This is a tutorial that im doing for Scikitlearn machine learning. I was using 3 different classifiers in Scikitlearn which is decision tree, logistic regression and KNearestNeighbors. The individual classifiers worked fine and I combined them together into a ensemble learning algo using MajorityVoting which is represented as mv_clf in the codes.
These are the results of the classifiers
10-fold cross validation:
ROC AUC: 0.92 (+/- 0.15) [Logistic Regression]
ROC AUC: 0.87 (+/- 0.18) [Decision tree]
ROC AUC: 0.85 (+/- 0.13) [KNN]
Accuracy: 0.92 (+/- 0.15) [Logistic Regression]
Accuracy: 0.87 (+/- 0.18) [Decision tree]
Accuracy: 0.85 (+/- 0.13) [KNN]
Accuracy: 0.98 (+/- 0.05) [Majority voting]
However, when I tried GridSearchCV to tune the parameters as a tutorial, there was an error in the grid.fit() function. I searched the documentation of GridSearchCV but i failed to understand why it fails to fit, because the output of the GridSeachCV seems fine.

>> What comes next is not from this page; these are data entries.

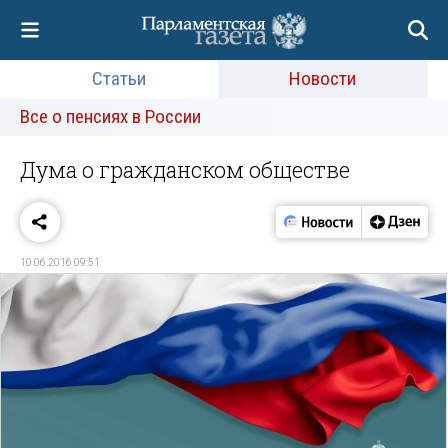
Статьи
Новости
Все о пенсиях в России
Дума о гражданском обществе
10.06.2016 09:51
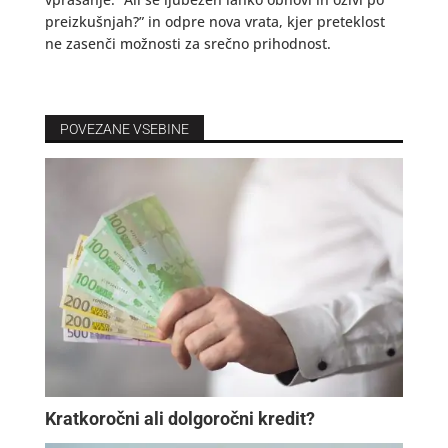
preizkušnjah?” in odpre nova vrata, kjer preteklost
ne zasenči možnosti za srečno prihodnost.
POVEZANE VSEBINE
Kratkoročni ali dolgoročni kredit?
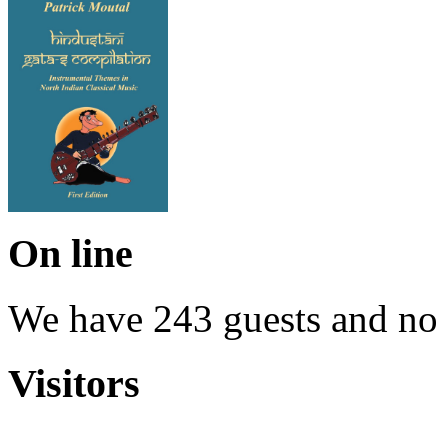
On line
We have 243 guests and no
Visitors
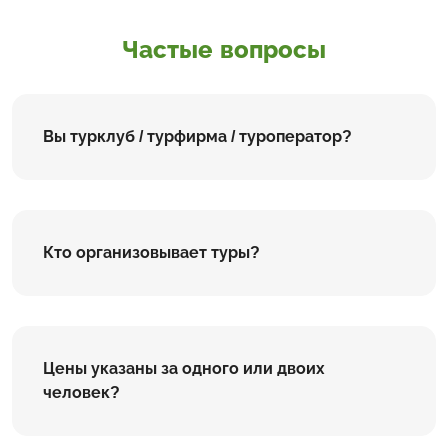
Частые вопросы
Вы турклуб / турфирма / туроператор?
Кто организовывает туры?
Цены указаны за одного или двоих
человек?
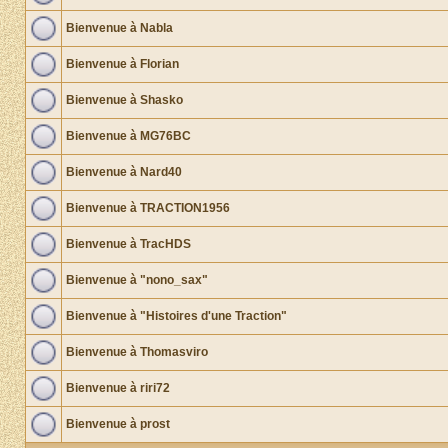
Bienvenue à Nabla
Bienvenue à Florian
Bienvenue à Shasko
Bienvenue à MG76BC
Bienvenue à Nard40
Bienvenue à TRACTION1956
Bienvenue à TracHDS
Bienvenue à "nono_sax"
Bienvenue à "Histoires d'une Traction"
Bienvenue à Thomasviro
Bienvenue à riri72
Bienvenue à prost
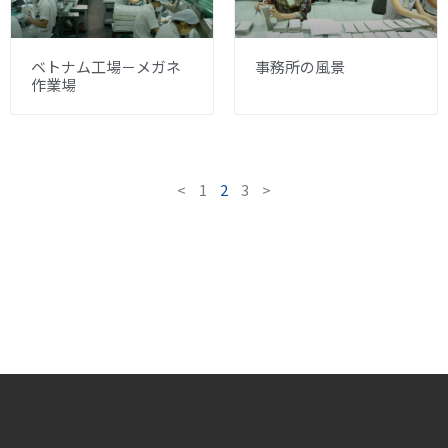
ベトナム工場－メガネ
事務所の風景
作業場
<
1
2
3
>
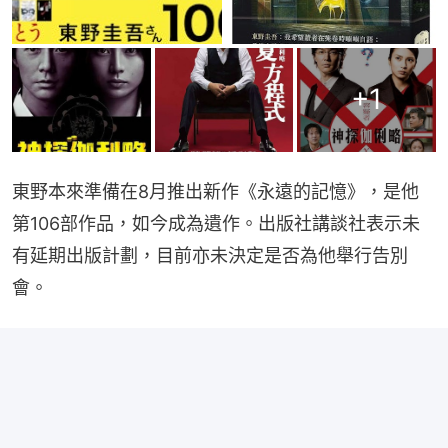
+
1
東野本來準備在8月推出新作《永遠的記憶》，是他
第106部作品，如今成為遺作。出版社講談社表示未
有延期出版計劃，目前亦未決定是否為他舉行告別
會。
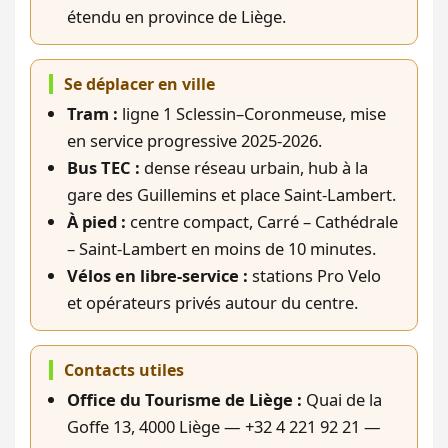
étendu en province de Liège.
Se déplacer en ville
Tram :
ligne 1 Sclessin–Coronmeuse, mise
en service progressive 2025-2026.
Bus TEC :
dense réseau urbain, hub à la
gare des Guillemins et place Saint-Lambert.
À pied :
centre compact, Carré – Cathédrale
– Saint-Lambert en moins de 10 minutes.
Vélos en libre-service :
stations Pro Velo
et opérateurs privés autour du centre.
Contacts utiles
Office du Tourisme de Liège :
Quai de la
Goffe 13, 4000 Liège — +32 4 221 92 21 —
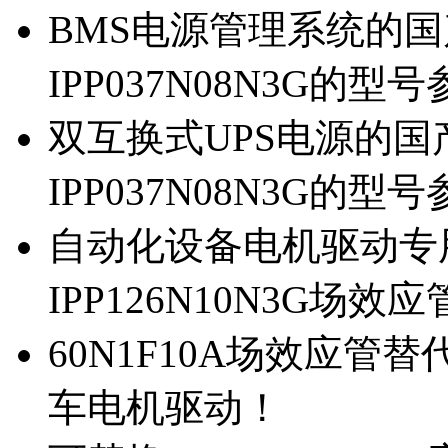
BMS电源管理系统的国产
IPP037N08N3G的型
双互换式UPS电源的国产
IPP037N08N3G的型
自动化设备电机驱动专
IPP126N10N3G场
60N1F10A场效应管替代
车电机驱动！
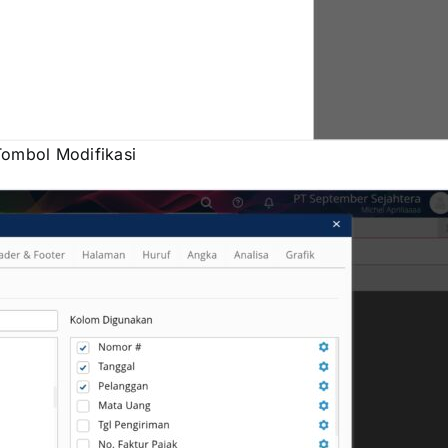
Tombol Modifikasi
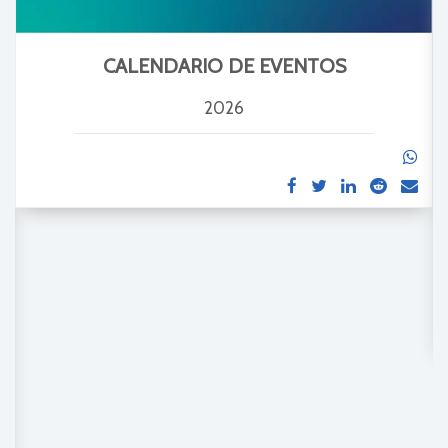
CALENDARIO DE EVENTOS
2026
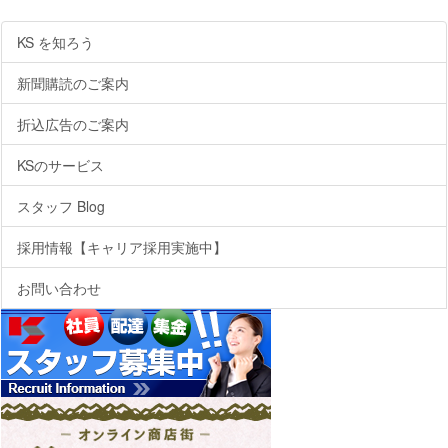
KS を知ろう
新聞購読のご案内
折込広告のご案内
KSのサービス
スタッフ Blog
採用情報【キャリア採用実施中】
お問い合わせ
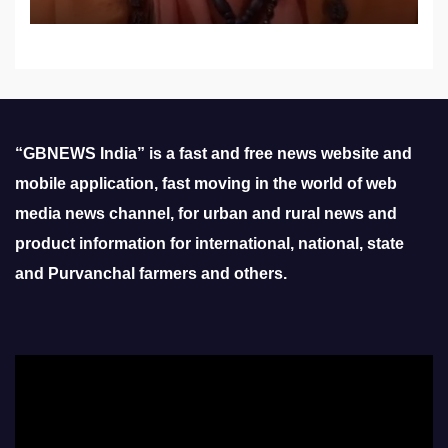
“GBNEWS India” is a fast and free news website and
mobile application, fast moving in the world of web
media news channel, for urban and rural news and
product information for international, national, state
and Purvanchal farmers and others.
Video
Player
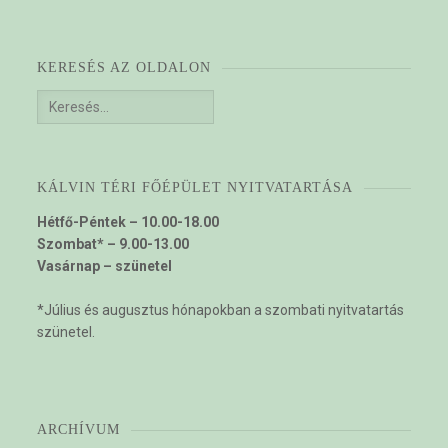
KERESÉS AZ OLDALON
Keresés:
KÁLVIN TÉRI FŐÉPÜLET NYITVATARTÁSA
Hétfő-Péntek – 10.00-18.00
Szombat* – 9.00-13.00
Vasárnap – szünetel
*Július és augusztus hónapokban a szombati nyitvatartás
szünetel.
ARCHÍVUM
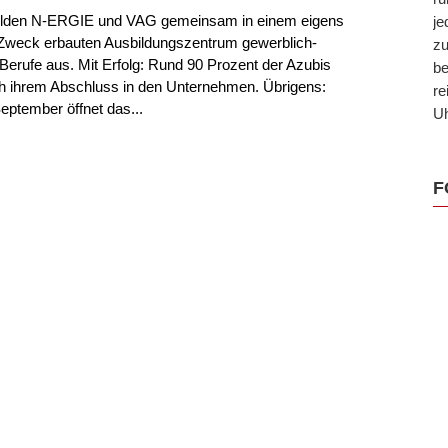
bilden N-ERGIE und VAG gemeinsam in einem eigens
je
Zweck erbauten Ausbildungszentrum gewerblich-
zu
Berufe aus. Mit Erfolg: Rund 90 Prozent der Azubis
be
ch ihrem Abschluss in den Unternehmen. Übrigens:
re
ptember öffnet das...
Uh
F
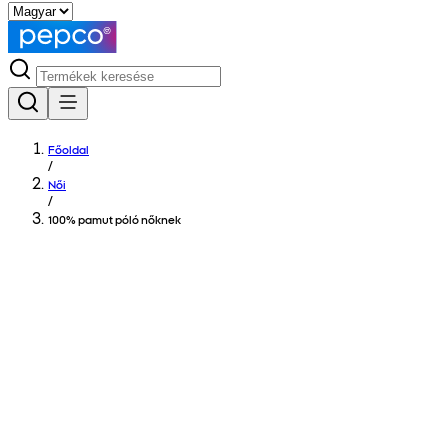
Főoldal
/
Női
/
100% pamut póló nőknek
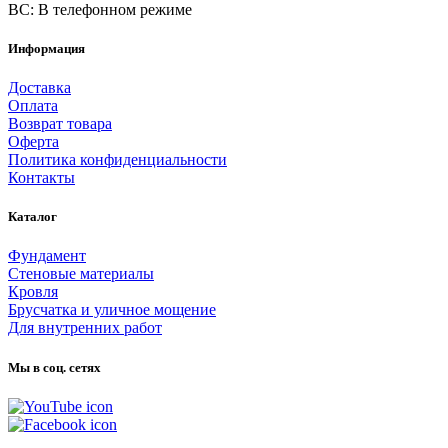
ВС: В телефонном режиме
Информация
Доставка
Оплата
Возврат товара
Оферта
Политика конфиденциальности
Контакты
Каталог
Фундамент
Стеновые материалы
Кровля
Брусчатка и уличное мощение
Для внутренних работ
Мы в соц. сетях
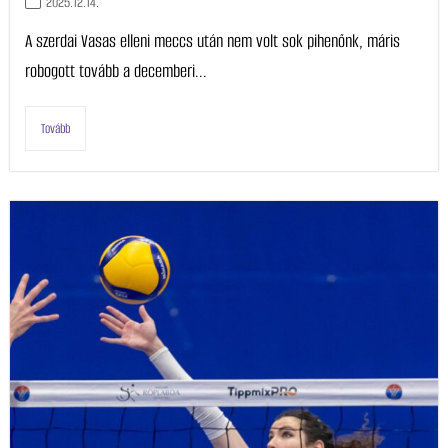
2025.12.14.
A szerdai Vasas elleni meccs után nem volt sok pihenőnk, máris
robogott tovább a decemberi...
Tovább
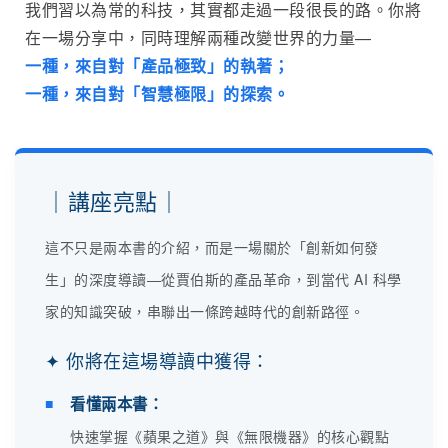
我們習以為常的科技，其實都走過一段很長的路。你將
在一場分享中，同時理解兩種改變世界的力量—
一種，來自對「產品極致」的執著；
一種，來自對「智慧極限」的探索。
｜講座亮點｜
這不只是兩本書的介紹，而是一場關於「創新如何發
生」的深度導讀—從賈伯斯的產品革命，到當代 AI 科學
家的知識突破，串聯出一條跨越時代的創新路徑。
✦ 你將在這場導讀中獲得：
■
看懂兩本書：
快速掌握《蘋果之道》與《無限機器》的核心觀點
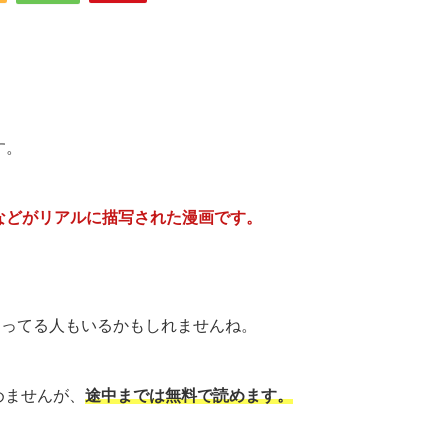
す。
などがリアルに描写された漫画です。
知ってる人もいるかもしれませんね。
めませんが、
途中までは無料で読めます。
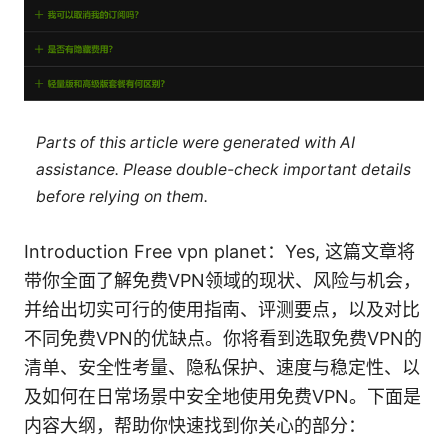
Parts of this article were generated with AI
assistance. Please double-check important details
before relying on them.
Introduction Free vpn planet：Yes, 这篇文章将
带你全面了解免费VPN领域的现状、风险与机会，
并给出切实可行的使用指南、评测要点，以及对比
不同免费VPN的优缺点。你将看到选取免费VPN的
清单、安全性考量、隐私保护、速度与稳定性、以
及如何在日常场景中安全地使用免费VPN。下面是
内容大纲，帮助你快速找到你关心的部分：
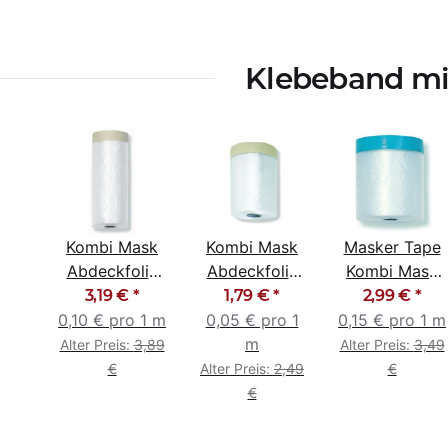
Klebeband mit
Kombi Mask
Kombi Mask
Masker Tape
Abdeckfolie
Abdeckfolie
Kombi Mask
mit
mit
UV Gewebe
3,19 €
*
1,79 €
*
2,99 €
*
Abklebeband
Abklebeband
140cm x 20m
0,10 € pro 1 m
0,05 € pro 1
0,15 € pro 1 m
140cm x 33m
55cm x 33m
blau
m
Alter Preis:
3,89
Alter Preis:
3,49
€
Alter Preis:
2,49
€
€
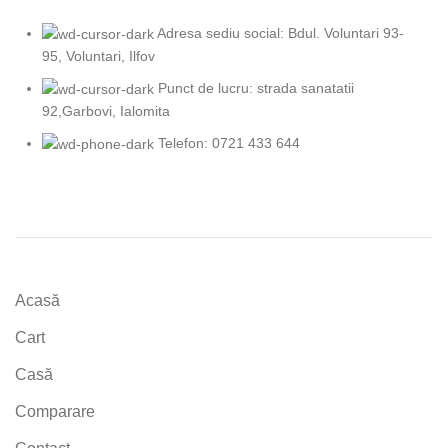
Adresa sediu social: Bdul. Voluntari 93-
95, Voluntari, Ilfov
Punct de lucru: strada sanatatii
92,Garbovi, Ialomita
Telefon: 0721 433 644
Acasă
Cart
Casă
Comparare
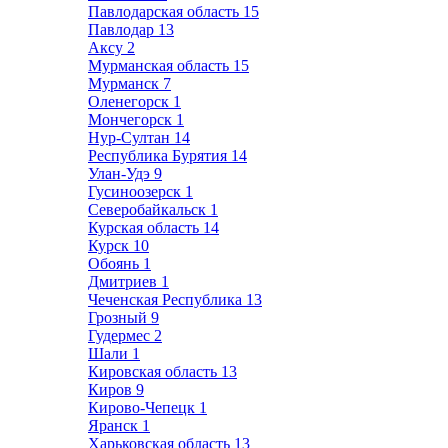
Павлодарская область
15
Павлодар
13
Аксу
2
Мурманская область
15
Мурманск
7
Оленегорск
1
Мончегорск
1
Нур-Султан
14
Республика Бурятия
14
Улан-Удэ
9
Гусиноозерск
1
Северобайкальск
1
Курская область
14
Курск
10
Обоянь
1
Дмитриев
1
Чеченская Республика
13
Грозный
9
Гудермес
2
Шали
1
Кировская область
13
Киров
9
Кирово-Чепецк
1
Яранск
1
Харьковская область
13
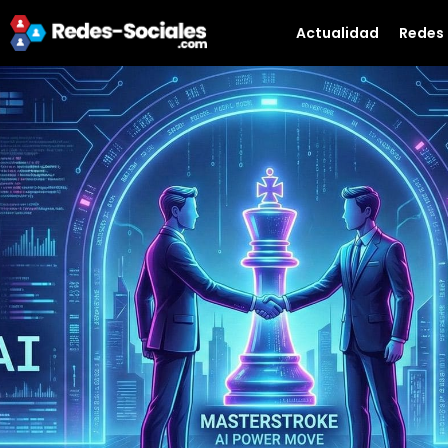
Actualidad
Redes 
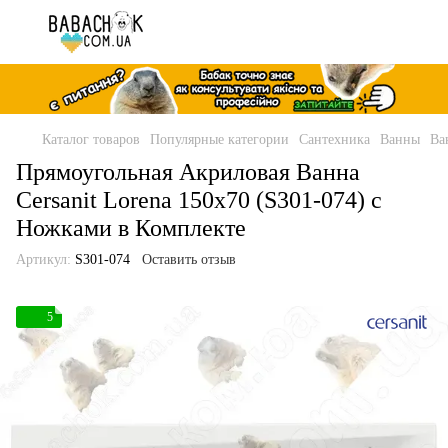
Каталог товаров
Популярные категории
Сантехника
Ванны
Ва
Прямоугольная Акриловая Ванна
Cersanit Lorena 150x70 (S301-074) с
Ножками в Комплекте
Артикул:
S301-074
Оставить отзыв
5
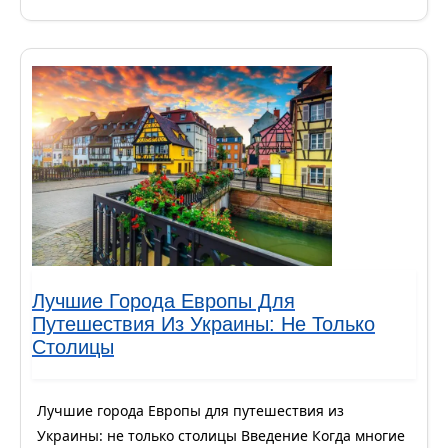
Лучшие Города Европы Для
Путешествия Из Украины: Не Только
Столицы
Лучшие города Европы для путешествия из
Украины: не только столицы Введение Когда многие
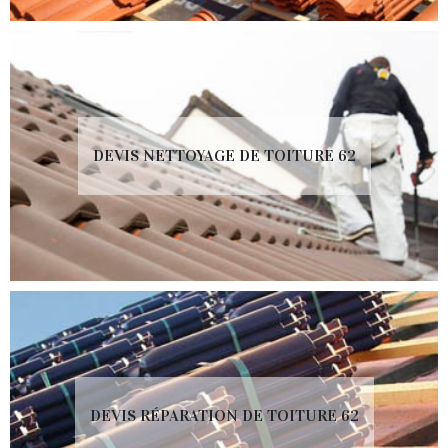
DEVIS NETTOYAGE DE TOITURE 62
DEVIS RÉPARATION DE TOITURE 62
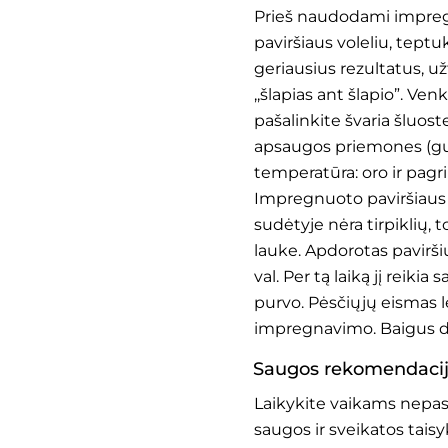
Prieš naudodami impregn
paviršiaus voleliu, tep
geriausius rezultatus, u
,,šlapias ant šlapio”. Ve
pašalinkite švaria šluo
apsaugos priemones (gu
temperatūra: oro ir pagr
Impregnuoto paviršiaus
sudėtyje nėra tirpiklių, 
lauke. Apdorotas pavirš
val. Per tą laiką jį reiki
purvo. Pėsčiųjų eismas l
impregnavimo. Baigus da
Saugos rekomendaci
Laikykite vaikams nepas
saugos ir sveikatos tai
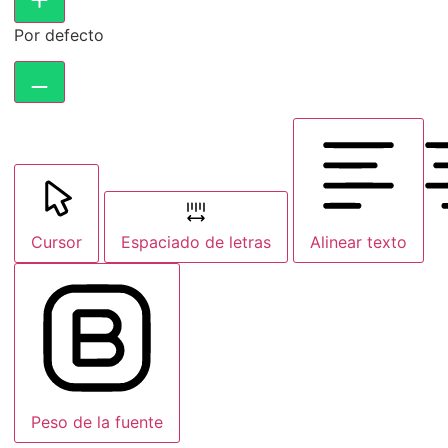
Por defecto
Cursor
Espaciado de letras
Alinear texto
Peso de la fuente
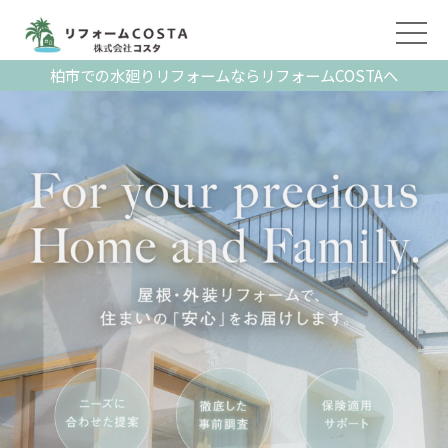
柏市での水廻りリフォームならリフォームCOSTAへ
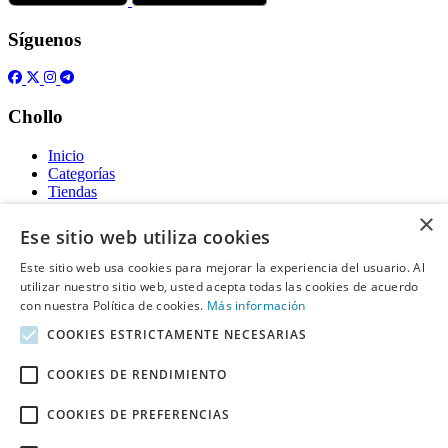
Síguenos
Chollo
Inicio
Categorías
Tiendas
Gratis
×
Ese sitio web utiliza cookies
Acerca de
Este sitio web usa cookies para mejorar la experiencia del usuario. Al
utilizar nuestro sitio web, usted acepta todas las cookies de acuerdo
Sobre nosotros
Contacto
con nuestra Política de cookies.
Más información
Reglas de publicación
COOKIES ESTRICTAMENTE NECESARIAS
Información legal
COOKIES DE RENDIMIENTO
Privacidad
COOKIES DE PREFERENCIAS
Declaración de cookies
Términos y condiciones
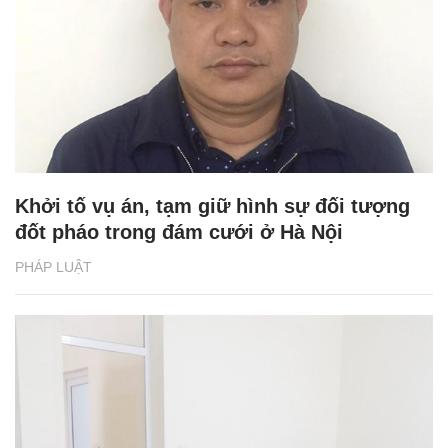
Khởi tố vụ án, tạm giữ hình sự đối tượng
đốt pháo trong đám cưới ở Hà Nội
PHÁP LUẬT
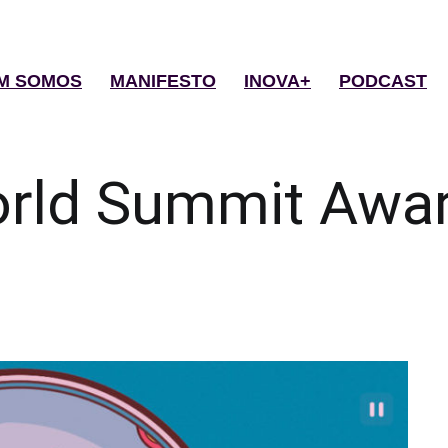
M SOMOS
MANIFESTO
INOVA+
PODCAST
rld Summit Awa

params = {'pipeline-1__clf__C': [0.001, 0.1, 100.0], 'decisiontreeclassifier__max_depth': [
1, 2], 'pipeline-2__n_neighbors': [1, 2]}
grid = GridSearchCV(estimator=mv_clf, param_grid=params,
scoring='roc_auc', cv=10)
print(grid)
grid.fit(X_train, y_train)
print(grid) function output
GridSearchCV(cv=10,
estimator=VotingClassifier(estimators=[('lr',
Pipeline(steps=[['sc',
StandardScaler()],
['clf',
LogisticRegression(C=0.001,
random_state=1)]])),
('dt',
DecisionTreeClassifier(criterion='entropy',
max_depth=1,
random_state=0)),
('KNN',
Pipeline(steps=[['sc',
StandardScaler()],
['clf',
KNeighborsClassifier(n_neighbors=1)]]))],
voting='soft'),
param_grid={'decisiontreeclassifier__max_depth': [1, 2],
'pipeline-1__clf__C': [0.001, 0.1, 100.0],
'pipeline-2__n_neighbors': [1, 2]},
scoring='roc_auc')
The print grid function has a normal output but when I tried to grid.fit(), there is an error and I am not sure why.
These are the errors that was shown after grid.fit() is called
Traceback (most recent call last):
File "/Users/cheokjiaheng/Documents/Coding Projects/Tutorials/Python Machine Learning Book/Combining Diff Models/MajorityVoting.py", line 115, in <module>
grid.fit(X_train, y_train)
...
...
...
File "/Users/cheokjiaheng/miniforge3/envs/tensorflowenv/lib/python3.8/site-packages/sklearn/base.py", line 230, in set_params
raise ValueError('Invalid parameter %s for estimator %s. '
ValueError: Invalid parameter decisiontreeclassifier for estimator VotingClassifier(estimators=[('lr',
Pipeline(steps=[['sc', StandardScaler()],
['clf',
LogisticRegression(C=0.001,
random_state=1)]])),
('dt',
DecisionTreeClassifier(criterion='entropy',
max_depth=1,
random_state=0)),
('KNN',
Pipeline(steps=[['sc', StandardScaler()],
['clf',
KNeighborsClassifier(n_neighbors=1)]]))],
voting='soft'). Check the list of available parameters with `estimator.get_params().keys()`.